Recreation impacts debated in logging lawsuit
Published 8:13 pm Sunday, September 8, 2019
- Oregon’s Board of Forestry has voted to proceed with a habitat conservation plan analysis opposed by the timber industry.
EUGENE — Environmentalists want a 100-acre Oregon logging project overhauled to better accommodate recreational users, arguing that existing federal plans will degrade scenic qualities and increase fire risks.
The U.S. Bureau of Land Management is so intent on an “aggressive commercial logging project” in an area slated for hiking and biking trails that it violated federal environmental law to approve the plan, said Nick Cady, attorney for the Cascadia Wildlands and Oregon Wild nonprofits.
The agency has other alternatives to clearcutting the timber sale next to the Thurston Hills Natural Area that would reduce visual impacts for recreational users, Cady said during oral arguments in Eugene on Thursday.
“They could have thinned over this entire area instead of regeneration harvest,” he said. “They need to analyze and harmonize logging with all these recreational values.”
By trying to conceal information about heightened fire hazards from the project, which is near Springfield, the BLM also failed to have a full public discussion about its consequences, as required by the National Environmental Policy Act, Cady said.

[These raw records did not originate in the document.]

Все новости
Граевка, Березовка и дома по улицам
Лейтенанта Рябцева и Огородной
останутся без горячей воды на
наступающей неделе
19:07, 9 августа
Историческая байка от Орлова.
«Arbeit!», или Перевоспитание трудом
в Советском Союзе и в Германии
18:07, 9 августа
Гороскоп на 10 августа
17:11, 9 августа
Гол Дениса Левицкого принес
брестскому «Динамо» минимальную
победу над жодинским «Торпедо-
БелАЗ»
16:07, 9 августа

“It defies all logic for the BLM to conduct this type of logging in this area that’s surrounded by residences,” he said. “When the BLM attempts to hide damaging information about fire risk, that is where the agency violates NEPA.”
Earlier this year, the environmental groups filed a complaint asking a federal judge to overturn the government’s plan and block logging, which is expected to begin in early October.
Although the federal government officially designated a 1,000-acre “Willamalane” recreational area as part of a broader 2016 resource management plan for 1.3 million acres of BLM property in Oregon, the agency now claims it can ignore the impacts of logging on hikers and bikers, Cady said.
Buffer zones
The BLM is refusing to consider logging-free buffer zones around trails and other alternatives that would serve recreation, fuel reduction and timber harvest, he said. “This is textbook unreasonable agency behavior and a violation of NEPA.”
About 75% of the trails within the recreation area will be built along riparian or retention zones where logging isn’t slated to occur, countered John Tustin, an attorney for the BLM.
The BLM did take a “hard look” at environmental impacts under NEPA but doesn’t have to adopt the aesthetic preferences of the plaintiffs when analyzing the project, Tustin said.
Designating trails and buffer zones before the logging project is complete would complicate the project. “It makes sense from an economic and operational aspect to do the harvest first, before people enter the area,” he said.
The project is on Oregon & California Railroad Revested Lands — known as O&C Lands — where sustained-yield timber production is prioritized over other uses such as recreation, Tustin said.
Even so, the BLM sought to minimize adverse impacts on recreation by planning to change logging roads into trails and retaining 15% of the trees, he said. “Here the project maximized the retention allowed under the resource management plan,” he said.
Trees older than 70 years are significantly overrepresented in the project area, which interferes with BLM’s mission of providing a sustained yield of timber by planting new trees, he said. For that reason, a regeneration harvest is preferable to thinning.
“They’re being proactive to move forward and readjust the age class distribution,” Tustin said. “Thinning does not adjust the age class distribution.”
The agency also properly considered fire risk effects from the logging project and concluded the impacts across the region would be minimal due to the “checkerboard” pattern of BLM land ownership, which is interspersed with private properties, he said.
Slash from the logging project will be removed and burned in a controlled manner to reduce risks, and trails will improve access for emergency vehicles, Tustin said.
Such site-specific factors were considered, as is mandated under NEPA, he said. “It’s not whether the agency considered every conceivable effect.”
Fire hazards were already extensively studied in the region and were referenced in the specific plans for the 100-acre project, Tustin said.
“Our position is you don’t need to repeat that analysis because you’ve already done it,” he said. “It was never hidden from the public.”
Fast-growing trees
Logging in the project area will make for a “dynamic, changing landscape” of fast-growing trees that won’t resemble a traditional clearcut project, said Lawson Fite, an attorney for the Seneca Sawmill Co., which is buying the timber and intervened in the lawsuit.
“It’s not going to be the equivalent of a parking lot or a sidewalk,” he said. “It’s a different kind of work in the woods.”
Increasing the amount of timber cut from the project area with a regeneration harvest instead of thinning is also important to Seneca, said Sara Ghafouri, an attorney for the company. “It helps inform their operational plan of where they’re going to get timber.”
At the conclusion of the hearing, U.S. District Judge Michael McShane said he’d try to issue a preliminary order in the case before the expected harvest operations begin.